_TRY IT_. Going line by line through the data below, how many lines contain the word "Mijn"? Give only the number.
>>
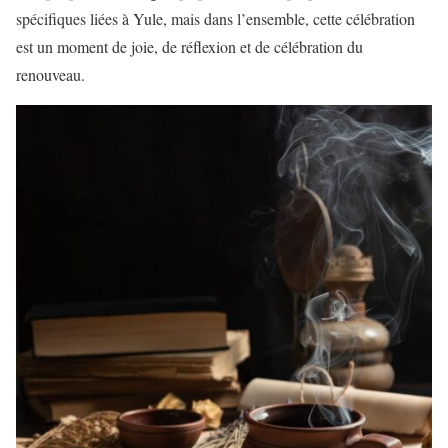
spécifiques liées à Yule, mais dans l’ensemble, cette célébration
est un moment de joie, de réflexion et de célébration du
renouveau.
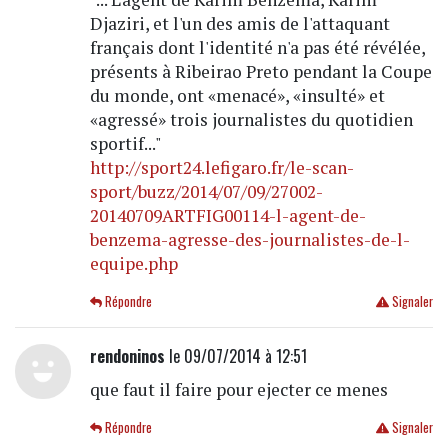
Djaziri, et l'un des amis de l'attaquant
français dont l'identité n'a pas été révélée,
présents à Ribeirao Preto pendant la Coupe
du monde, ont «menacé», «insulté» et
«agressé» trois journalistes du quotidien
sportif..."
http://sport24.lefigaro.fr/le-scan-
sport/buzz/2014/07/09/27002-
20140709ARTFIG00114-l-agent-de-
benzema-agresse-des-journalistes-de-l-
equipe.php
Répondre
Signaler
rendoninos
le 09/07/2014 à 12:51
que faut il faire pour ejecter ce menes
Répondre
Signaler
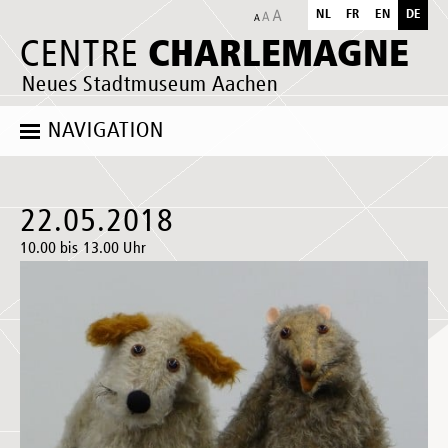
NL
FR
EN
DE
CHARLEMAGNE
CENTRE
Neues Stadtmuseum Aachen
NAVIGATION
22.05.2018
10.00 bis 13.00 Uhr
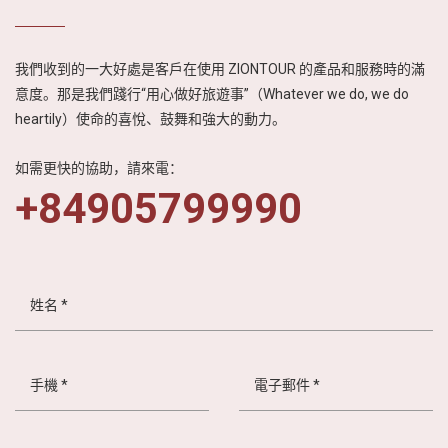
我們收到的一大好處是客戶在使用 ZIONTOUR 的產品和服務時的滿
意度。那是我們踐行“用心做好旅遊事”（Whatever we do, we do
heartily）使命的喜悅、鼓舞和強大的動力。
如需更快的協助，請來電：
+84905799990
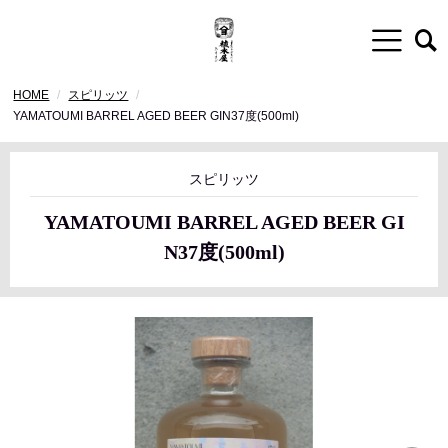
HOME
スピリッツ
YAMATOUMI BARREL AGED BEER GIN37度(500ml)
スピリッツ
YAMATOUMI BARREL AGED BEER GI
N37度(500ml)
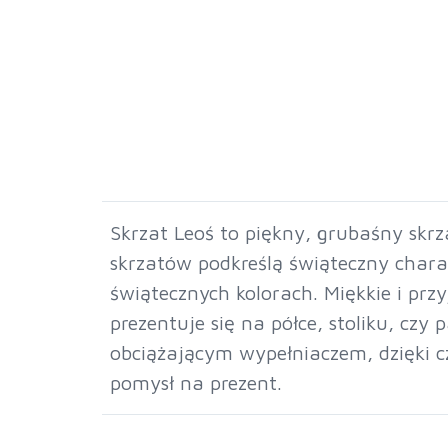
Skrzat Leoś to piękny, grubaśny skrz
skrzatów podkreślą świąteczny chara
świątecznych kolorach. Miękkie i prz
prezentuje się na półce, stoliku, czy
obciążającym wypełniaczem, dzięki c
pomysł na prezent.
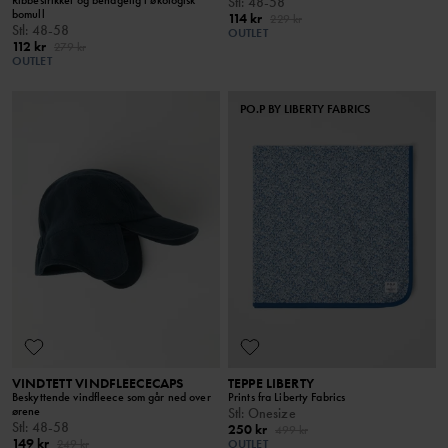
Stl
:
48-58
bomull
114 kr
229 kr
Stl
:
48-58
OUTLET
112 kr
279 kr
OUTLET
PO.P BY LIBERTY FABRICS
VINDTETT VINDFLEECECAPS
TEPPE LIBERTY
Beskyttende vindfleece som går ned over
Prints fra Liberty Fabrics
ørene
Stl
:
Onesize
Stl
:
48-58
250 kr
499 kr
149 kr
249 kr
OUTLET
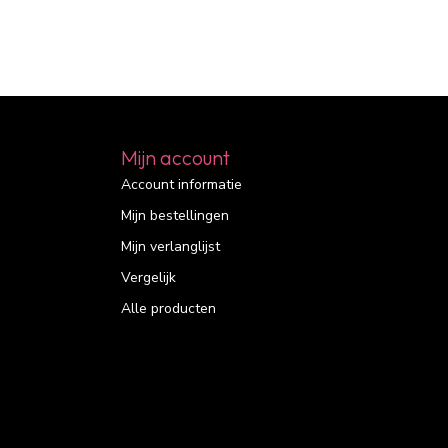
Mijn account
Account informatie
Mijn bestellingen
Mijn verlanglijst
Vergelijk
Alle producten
<<
>>
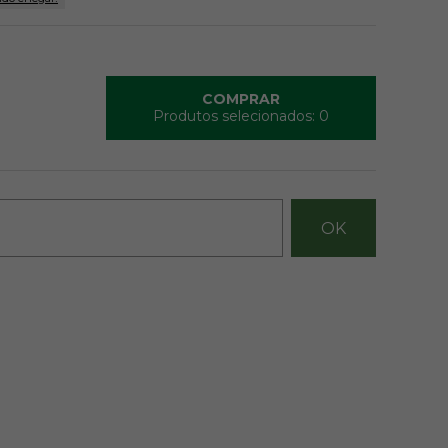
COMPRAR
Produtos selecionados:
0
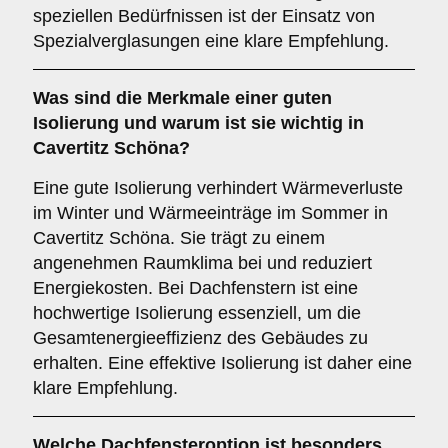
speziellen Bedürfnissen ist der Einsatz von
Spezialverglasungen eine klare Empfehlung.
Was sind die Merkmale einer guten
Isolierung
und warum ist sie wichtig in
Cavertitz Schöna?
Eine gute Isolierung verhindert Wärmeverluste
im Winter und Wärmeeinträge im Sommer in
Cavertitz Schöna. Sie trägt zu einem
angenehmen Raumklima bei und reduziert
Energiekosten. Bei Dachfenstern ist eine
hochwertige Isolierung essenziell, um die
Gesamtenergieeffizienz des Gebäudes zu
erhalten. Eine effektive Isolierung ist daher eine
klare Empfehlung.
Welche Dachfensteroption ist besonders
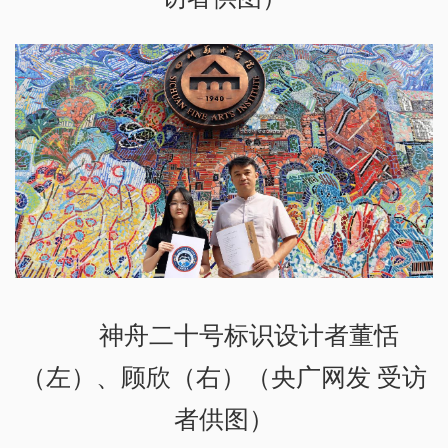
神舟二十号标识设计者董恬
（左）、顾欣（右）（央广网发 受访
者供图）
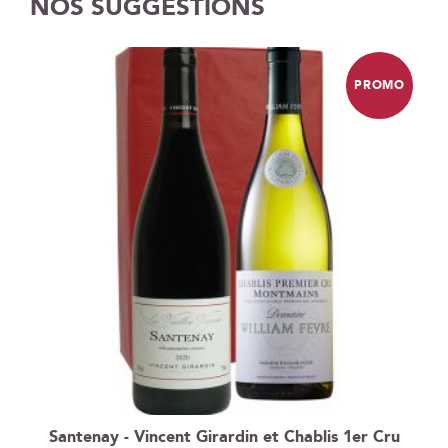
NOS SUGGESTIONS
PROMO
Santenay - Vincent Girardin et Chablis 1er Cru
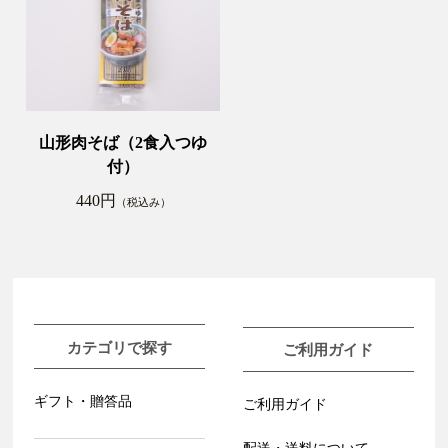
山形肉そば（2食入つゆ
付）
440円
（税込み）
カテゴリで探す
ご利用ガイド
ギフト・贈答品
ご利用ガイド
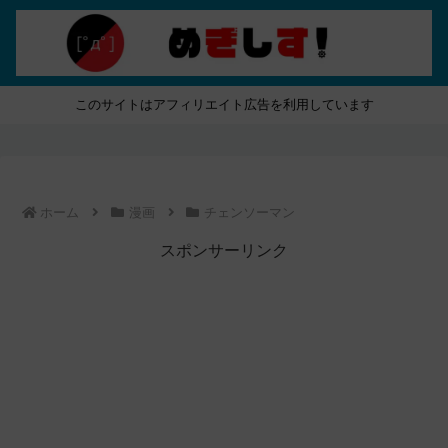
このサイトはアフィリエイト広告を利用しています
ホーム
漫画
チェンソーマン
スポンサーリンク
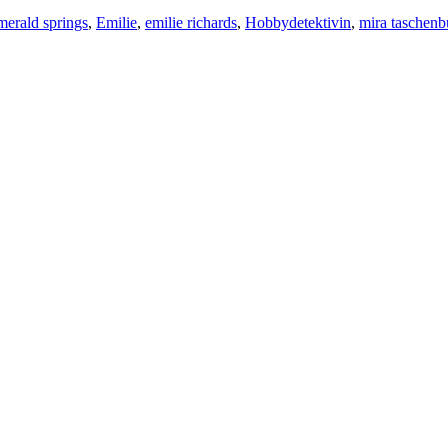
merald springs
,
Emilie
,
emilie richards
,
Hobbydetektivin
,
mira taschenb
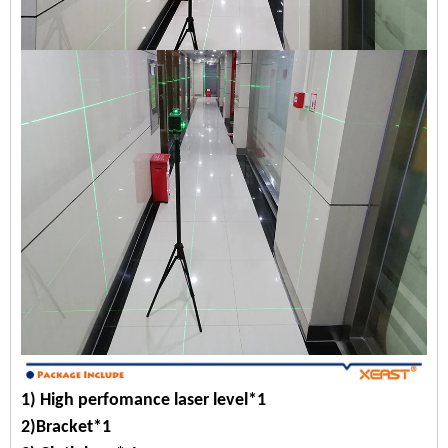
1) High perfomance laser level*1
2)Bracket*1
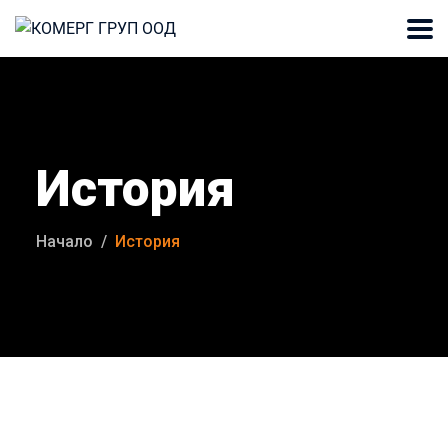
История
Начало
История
<<
_OUTPUT FOR THIS EXERCISE_. 3